J'ai confronté ma peur du vide

J'ai confronté ma peur du vide|03 juin 2026| 5 min

J'ai confronté ma peur du vide

Sauter des trois mètres à la piscine ? Jamais de la vie. Le vide m'a toujours terrifiée. Si bien que lorsqu'on me demandait ce que je refuserais catégoriquement de faire un jour, je répondais sans hésiter : un saut en parachute. C’est pourtant pour aller à la rencontre de cette peur viscérale que je me suis retrouvée, le 26 avril dernier, à des 4 000 mètres d'altitude. Je vous raconte.

Avant de lancer la troisième saison de The Jump, je ressentais le besoin d'expérimenter physiquement ce fameux « saut » pour toucher du doigt ses similitudes avec l'entrepreneuriat.
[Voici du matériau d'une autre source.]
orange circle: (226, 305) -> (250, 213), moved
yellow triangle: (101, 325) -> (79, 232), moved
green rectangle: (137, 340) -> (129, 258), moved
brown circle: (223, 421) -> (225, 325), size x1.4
Après tout, se lancer dans un projet est souvent comparé à un saut dans l'inconnu : il y a l'élan, le grand vide, puis l'atterrissage.

Le matin du saut, mon énergie était pourtant à zéro. La terreur me paralysait, me vidant de toute force. Arrivée sur place, en Gruyères, l'ambiance n'avait pas changé. Pas de boule au ventre, mais une pression immense, invisible, qui m'écrasait les épaules. C’est le poids exact que j'ai pu ressentir à l'approche de gros mandats photo, que je n'étais jamais sûre de réussir.

Puis, le verdict tombe à l'appel : je fais partie du deuxième groupe, saut prévu à 15h. L'attente est longue, mais je ne suis pas seule. Ma sœur m'accompagne. Et je fais connaissance avec mon binôme, Julien, qui rien qu'au son de sa voix me donne le sentiment que tout ira pour le mieux. Puis vient le moment d'embarquer dans cet avion, plus petit qu'une cage à souris. Nous sommes 8 avec le pilotes.

L'avion démarre et nous sommes encore dans l'herbe que je réalise que je me suis mise dans la pire situation possible ! Je ne me confronte pas simplement à ma peur, je me confronte à la terreur. C'est comme si une personne aracnophobe décidait volontairement de dormir avec des dizaines d'araignées ou qu'un claustrophobe choisissait de se bloquer dans un ascenseur. La panique commence à monter et je me mets à pleurer. Je me sens ridicule car dans le même avion il y a des parachutistes professionnels et leur aura est tout autre comparé à la mienne.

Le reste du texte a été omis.